Make a sauce by melting the butter is a skillet. Add the flour and stir vigorously to form a stiff paste. Pour in the 1.5 cups of stock and the cream. Cook on a slow bubble, stirring constantly, until the sauce is smooth and thickened. Season with salt and pepper. Add lemon juice to your taste.

Arrange the warm chicken and onions on a plate and pour on the sauce.


LAMB IN PARCHMENT PAPER

4 lamb chops
the whites from 3 hard-boiled eggs
3 crackers
2 T melted butter
salt and pepper
1-2 T cream

Finely crush together the egg whites and crackers. Mix in the melted butter, salt and pepper. Add enough cream to make a spreadable consistency. Cover each lamp chop with the egg mixture. Wrap each chop in a piece of parchment paper brushed with melted butter. Bake for about 25 minutes at 400F. To serve, remove the chops from the paper and serve on a platter garnished with parsley.

POTATO BELLS
Choose one large potato per person. Peel the potatoes. Using a melon baller, scoop out dome-shaped "bells" of raw potato. Cook the potato bells in boiling water just until tender. Drain. Smother the warm potatoes in melted butter. Fry in a hot skillet until the potatoes are golden and crisp.

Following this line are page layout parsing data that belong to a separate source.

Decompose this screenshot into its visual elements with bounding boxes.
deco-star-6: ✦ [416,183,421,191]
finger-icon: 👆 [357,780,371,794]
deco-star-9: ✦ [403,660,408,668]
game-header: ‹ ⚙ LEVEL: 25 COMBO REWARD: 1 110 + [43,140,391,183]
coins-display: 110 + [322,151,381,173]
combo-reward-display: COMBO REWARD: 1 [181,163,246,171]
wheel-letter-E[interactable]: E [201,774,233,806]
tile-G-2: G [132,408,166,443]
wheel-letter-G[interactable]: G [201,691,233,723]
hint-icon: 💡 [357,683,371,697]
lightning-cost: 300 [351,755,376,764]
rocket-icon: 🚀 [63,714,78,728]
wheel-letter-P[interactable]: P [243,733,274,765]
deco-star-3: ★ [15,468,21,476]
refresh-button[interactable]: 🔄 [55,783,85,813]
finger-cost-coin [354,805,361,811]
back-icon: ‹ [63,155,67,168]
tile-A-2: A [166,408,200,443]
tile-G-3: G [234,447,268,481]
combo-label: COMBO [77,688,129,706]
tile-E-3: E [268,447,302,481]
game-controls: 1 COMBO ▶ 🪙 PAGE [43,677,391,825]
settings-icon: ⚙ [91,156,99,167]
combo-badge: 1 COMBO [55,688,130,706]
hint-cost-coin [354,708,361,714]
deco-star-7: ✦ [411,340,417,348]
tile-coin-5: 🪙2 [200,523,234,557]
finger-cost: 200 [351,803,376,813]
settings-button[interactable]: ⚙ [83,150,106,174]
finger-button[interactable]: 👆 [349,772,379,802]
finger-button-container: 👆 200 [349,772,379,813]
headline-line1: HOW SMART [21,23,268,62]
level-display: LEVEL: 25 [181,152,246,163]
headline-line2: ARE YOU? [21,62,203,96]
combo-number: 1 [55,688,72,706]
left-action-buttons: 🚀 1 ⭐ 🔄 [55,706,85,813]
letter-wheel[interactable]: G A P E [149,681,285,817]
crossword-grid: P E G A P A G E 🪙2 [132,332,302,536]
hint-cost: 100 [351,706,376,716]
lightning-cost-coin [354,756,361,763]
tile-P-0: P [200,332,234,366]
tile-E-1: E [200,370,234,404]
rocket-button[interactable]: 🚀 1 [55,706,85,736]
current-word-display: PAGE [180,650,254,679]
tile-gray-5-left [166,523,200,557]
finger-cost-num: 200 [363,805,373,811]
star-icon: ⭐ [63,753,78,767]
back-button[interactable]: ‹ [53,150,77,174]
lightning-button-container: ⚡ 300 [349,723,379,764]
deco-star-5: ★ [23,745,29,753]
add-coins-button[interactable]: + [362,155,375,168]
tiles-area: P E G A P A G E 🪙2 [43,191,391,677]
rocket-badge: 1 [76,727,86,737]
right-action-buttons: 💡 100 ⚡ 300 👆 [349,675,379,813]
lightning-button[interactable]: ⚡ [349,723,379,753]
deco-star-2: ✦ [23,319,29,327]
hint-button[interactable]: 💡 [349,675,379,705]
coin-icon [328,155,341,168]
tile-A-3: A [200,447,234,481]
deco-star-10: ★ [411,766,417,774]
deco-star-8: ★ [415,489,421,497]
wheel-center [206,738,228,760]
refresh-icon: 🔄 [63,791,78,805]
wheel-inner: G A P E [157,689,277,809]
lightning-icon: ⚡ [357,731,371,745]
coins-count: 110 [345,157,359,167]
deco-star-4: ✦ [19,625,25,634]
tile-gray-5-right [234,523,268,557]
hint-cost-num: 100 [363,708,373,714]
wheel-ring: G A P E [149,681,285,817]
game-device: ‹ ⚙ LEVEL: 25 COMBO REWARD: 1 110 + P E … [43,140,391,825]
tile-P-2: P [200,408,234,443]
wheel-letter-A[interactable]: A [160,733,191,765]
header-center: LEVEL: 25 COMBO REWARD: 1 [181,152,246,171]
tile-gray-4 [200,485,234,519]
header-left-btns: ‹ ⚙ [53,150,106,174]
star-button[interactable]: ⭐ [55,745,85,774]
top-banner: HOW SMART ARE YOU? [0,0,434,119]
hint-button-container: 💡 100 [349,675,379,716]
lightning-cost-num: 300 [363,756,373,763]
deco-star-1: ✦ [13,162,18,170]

TOMATOES WITH HORSERADISH SAUCE
Cut tomatoes in wedges and dress with horseradish sauce: Mix 3 T horseradish, 1 T vinegar, 1/4 t salt and a pinch of cayenne. Add 4 T heavy cream that has been whipped until stiff.

HOT WATER SPONGE CAKE
2 egg, separated
1 cup sugar
1/2 cup hot water or milk
1/4 teaspoon lemon extract
1 cup flour
1.5 t baking powder
1/4 t salt

Beat egg yolks until thick and lemon coloured. Add half the sugar gradually, beating constantly. Add the water or milk. Continue to beat in the rest of the sugar and the lemon extract.

Beat egg whites separately until they are stiff and dry. Add to the yolk mixture, stirring briefly.

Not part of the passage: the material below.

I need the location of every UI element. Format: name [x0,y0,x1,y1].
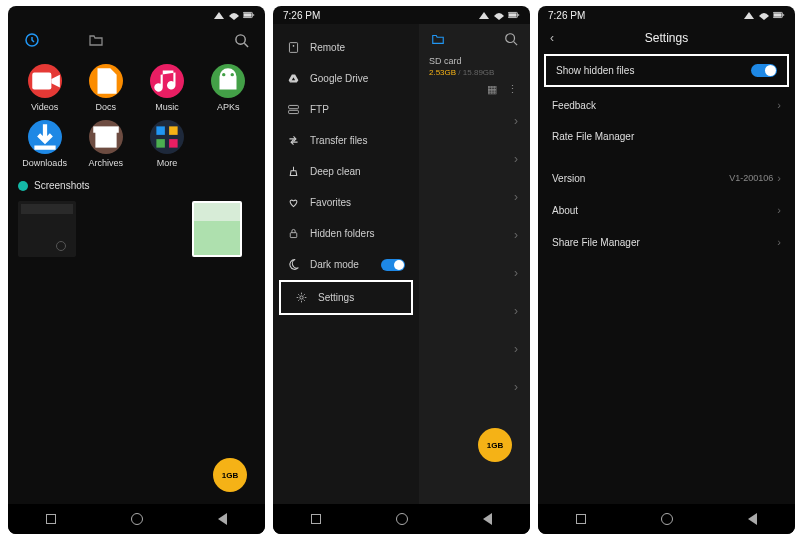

Mix the flour, baking powder and salt, and sift onto the egg mixture. Gently fold the flour into the eggs just until mixed.

Pour batter into a round cake pan that has been buttered and sprinkled with flour. Bake for 25 minutes at 325F.

CHAMPAGNE SAUCE

Juice of 1/2 lemon
1/2 cup champagne
1/3 cup sugar
2 eggs separated

Mix the lemon juice, champagne and sugar in a saucepan. Stir vigorously over medium heat. Add the egg yolks and cook, stirring, until it thickens. Remove from heat.

Beat egg yolks until stiff. Whisk into the hot yolk mixture. Serve on Lemon Sponge.

(NOTE: It might be fun to use sparkling saskatoon berry beverage in place of the champagne, substituting almond extract for the lemon juice.)

Thursday, September 01, 2005

Week 20 - PASTA PRIMAVERA

Menu of the Week -- 29 August 2005

Breakfast – Yogurt with cherries.
Lunch – Corn on the cob.
Dinner – Pasta Primavera. Deep fried zucchini flowers

PASTA PRIMAVERA
This recipe is adapted from Lorenza’s Pasta, by Lorenza de’Medici. You can easily substitute other vegetables, and use more or less of each as they are available. According to Lorenza, this pasta dish is not served with cheese.

2T butter
1/2 cup canola or olive oil
1/2 chopped onion
1 chopped clove of garlic
1 medium zucchini, sliced (or two small)
2 medium carrots, sliced
1 cup chopped snap peas (or shelled peas)
2-3 large ripe tomatoes
1T each parsley and/or basil
salt and pepper
Cooked pasta for four people (I prefer this with shaped pasta such as bowties or rigatoni, as opposed to long noodles like spaghetti.)

Melt the butter and half the olive oil on medium heat. Add the onions and garlic. Cook, stirring frequently so it doesn’t brown. Add the zucchini, carrots and peas. Cook until the carrots are no longer hard to the bite. Season with salt and pepper. Add the cooked pasta along with the tomatoes, herbs and the rest of the oil. Toss it together and cook briefly until the tomatoes are softened. Serve hot.